Troubleshooting & Investigation
Low Weighted PRs/Week
Possible contributing factors:
Recently joined organization
Focused on complex, multi-step work
Scheduled leave or out-of-office time
Code review bottlenecks or dependencies
Working on non-merged branches
How to investigate:
Compare against raw PR count (should correlate)

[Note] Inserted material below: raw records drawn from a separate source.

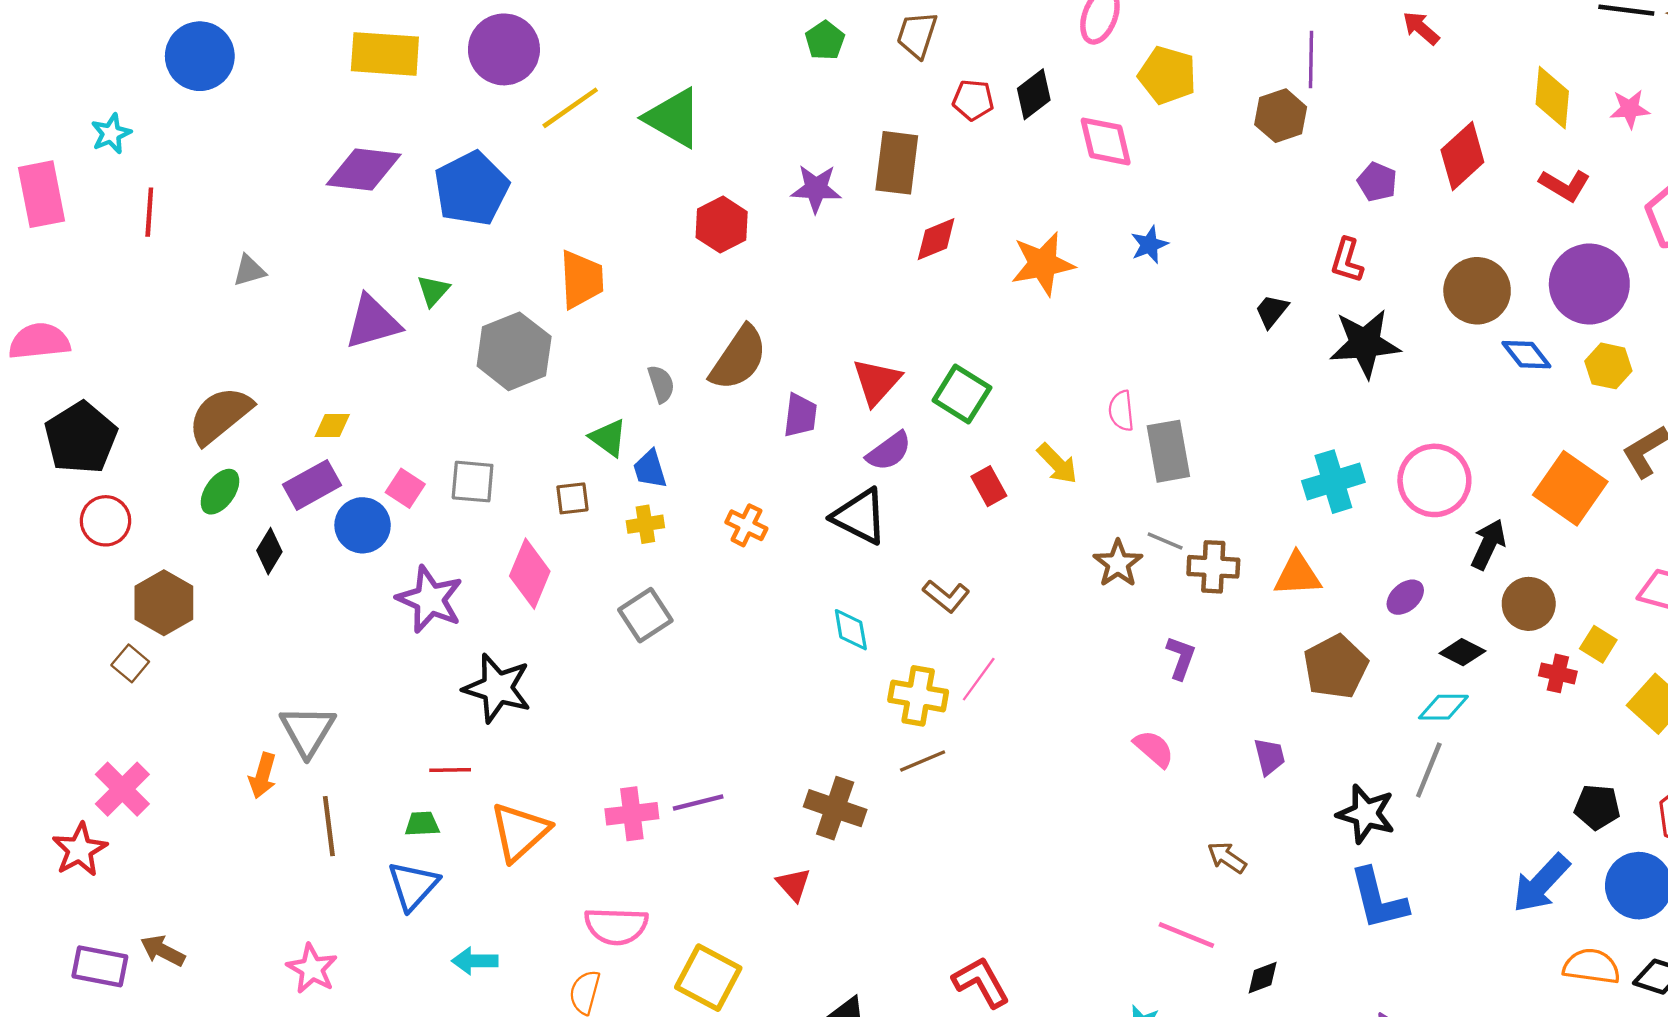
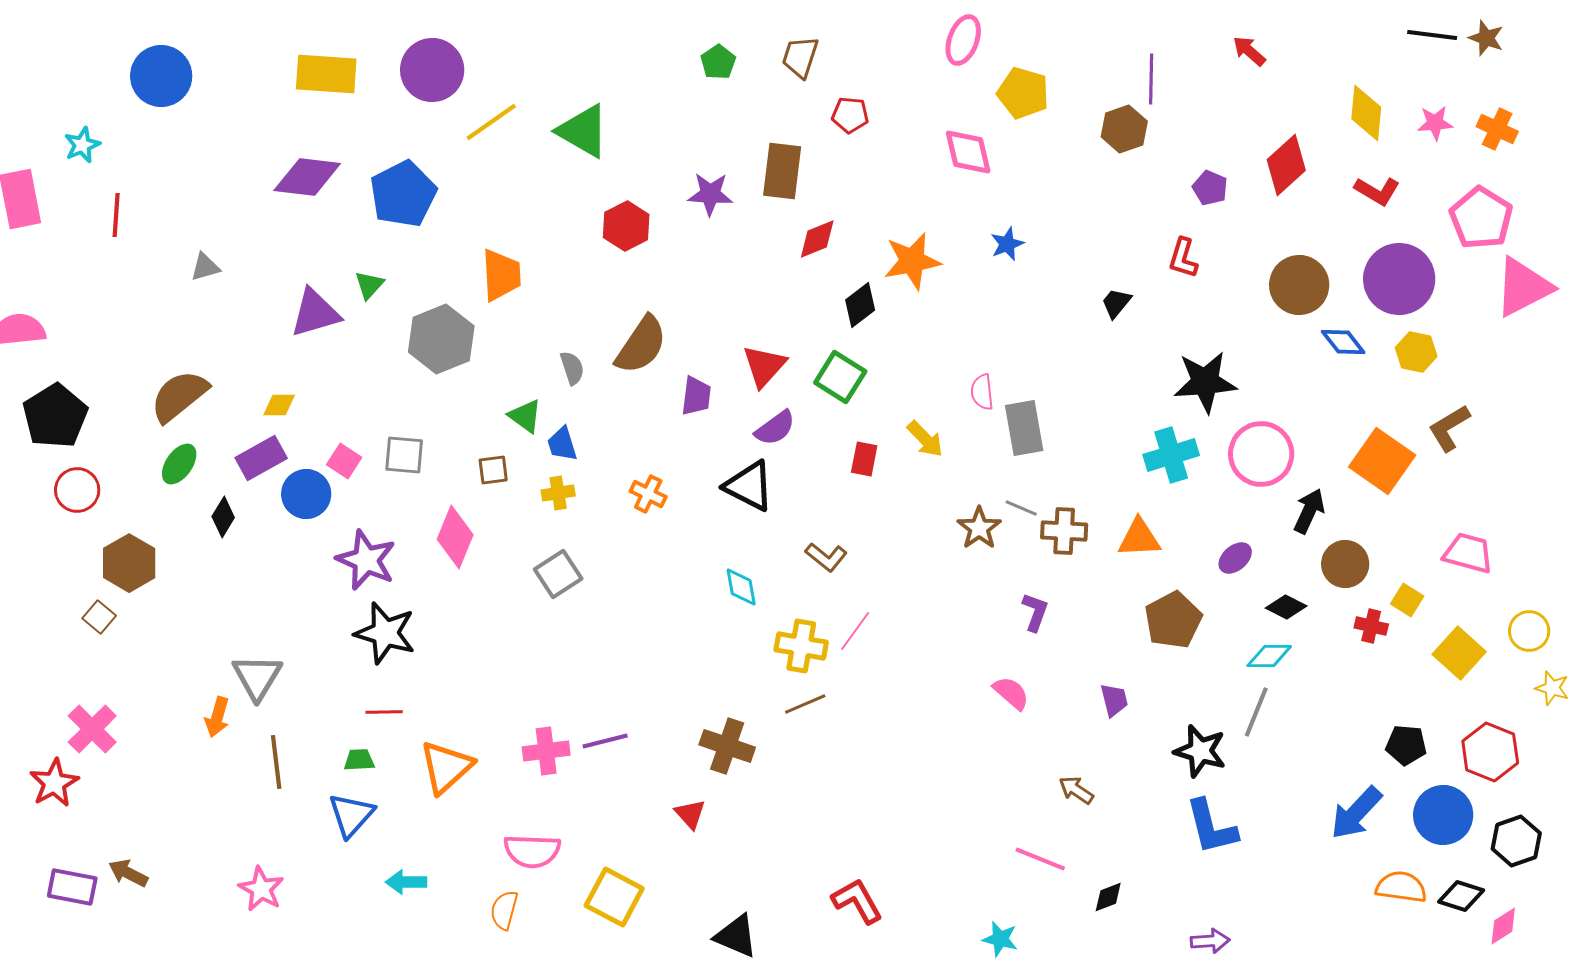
black diamond: (1034, 94) -> (860, 305), moved
black star: (1365, 343) -> (1205, 382), moved
red rectangle: (989, 486) -> (864, 459), turned 40
black star: (497, 688) -> (385, 633), moved

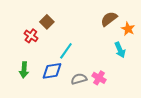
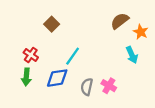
red cross: (31, 36) -> (31, 55), moved
gray semicircle: (79, 79) -> (87, 87), turned -63

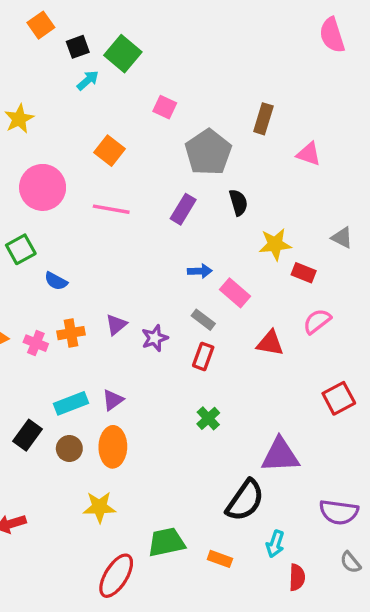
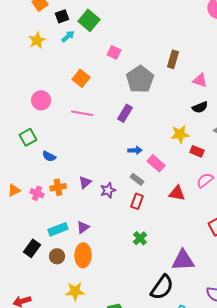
yellow star: (19, 119) -> (37, 40), moved
pink circle: (43, 187) -> (41, 100), size x0.7
black semicircle: (238, 202) -> (200, 107), moved, turned 84

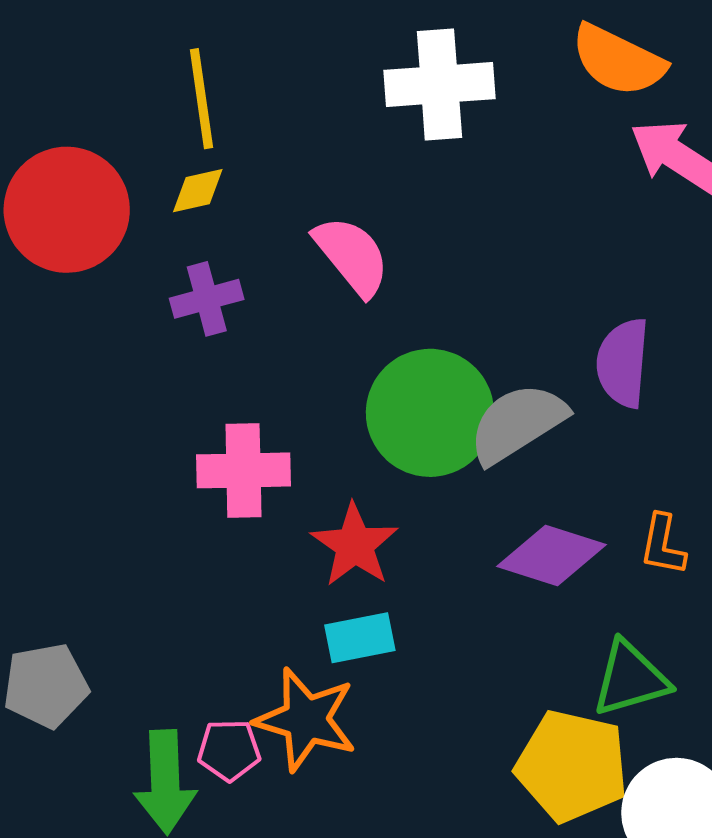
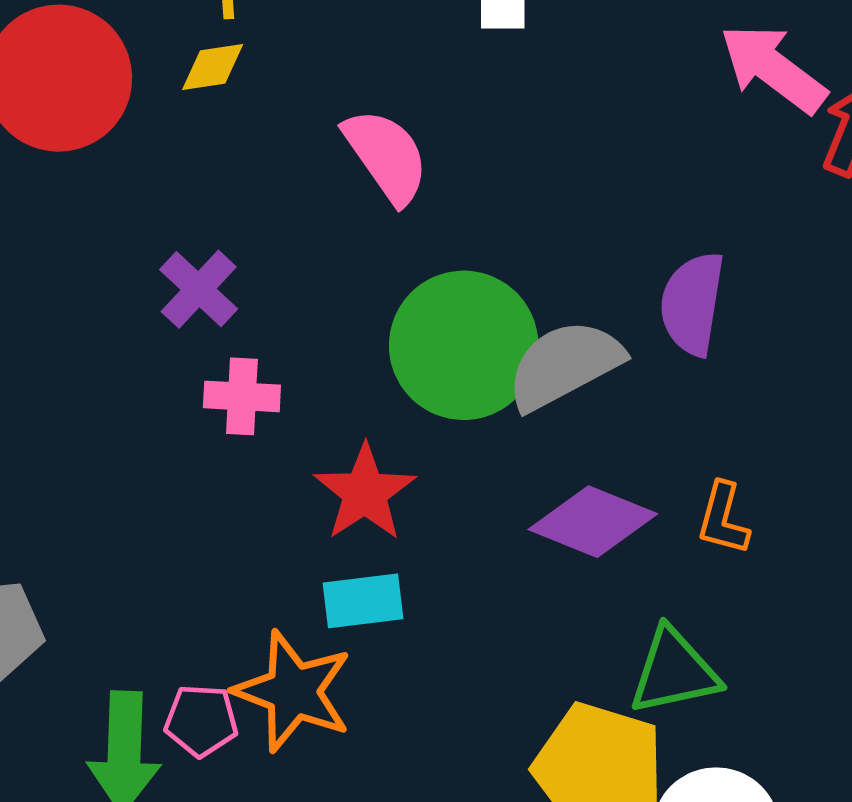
purple cross: (207, 299) -> (199, 289), moved, turned -36
pink cross: (243, 470) -> (242, 396), size x0.7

Review average PR scope in the period
Check active working days vs. calendar days
Examine specific PRs for patterns in scope or complexity
Unexpected Spikes
Possible causes:
Increase in smaller-scope PRs or bug fixes
Return from leave (catch-up period)
Sprint or release boundary timing
Major feature completion
How to interpret:
Verify against project timelines and planned work
Consider whether this represents a new normal or a peak
Watch quality metrics if spikes are sustained
Missing Data
Common reasons:
VCS integration not connected
No PRs merged in the time period
Contributor not classified as developer type
Time period falls during leave
Remediation:
Verify VCS integration is connected
Check contributor classification
Adjust time range to include merged work
Confirm leave is correctly recorded
Related Metrics
Weighted PRs / week is most valuable alongside:
PR Cycle Time: Speed from creation to merge
Code Review Response Time: Review process health
Defect Ratio: Quality indicator
Total Merged PRs: Raw PR count for comparison
Active Coding Days: Baseline activity level
Together, these provide a complete picture of delivery velocity, process efficiency, and code quality.
Comparison Groups: Three Benchmarking Modes
Span supports three distinct comparison groups for percentile benchmarking:
1. Organization Benchmarks (Default)
Your metrics are compared against all contributors in your entire organization. This is the default mode and it looks at the whole company unless you change it.
2. Industry Benchmarks
Your metrics are compared against aggregate data from Span's entire customer base. This feature must be explicitly enabled by administrators. When you select industry benchmarks, the system automatically clears any person or team filters to ensure you're comparing against the full industry average.
3. Dimension-Based Benchmarks
You can select a specific dimension (such as a team, role, or organizational unit) as your comparison group. When you select dimension-based benchmarks, you're comparing only against members of that specific dimension, not the whole company.
Important: Percentiles are NOT automatically segmented by team or role. You explicitly choose which comparison group to use—whole company, industry, or a specific dimension.
Interpreting Your Percentile Rank
Since weighted PRs/week is designated as a positive metric (higher is better):
Percentile Rank | Interpretation |
0–25th | Below average; lower output than most peers |
25th–50th | Somewhat below average |
50th (median) | Average; at the exact center of your comparison group |
50th–75th | Somewhat above average |
75th–90th | Well above average; top performer |
90th+ | Among the highest performers in your comparison group |
Example: If you're at the 90th percentile in organization mode, you produce more weighted PRs than approximately 90% of everyone in your company. If you switch to a team-based benchmark, you'd be comparing only against that team's members.
Key Points to Remember
Default comparison = whole company: Unless you explicitly select a dimension or industry benchmark, you're being compared against everyone in your organization
Mutually exclusive modes: Selecting one benchmarking mode automatically clears filters from the others to prevent confusion
Only developers included: Source not found: developer filtering The metric only counts merged PRs from active developers (excluding out-of-office days)
Percentiles shift over time: As your organization changes, percentile thresholds recalculate—you can't directly compare percentile rankings across different time periods
So to directly answer your question: Yes, by default it's looking at the whole company, but you have the flexibility to change that to a specific team, role, or other dimension if you want more targeted comparisons.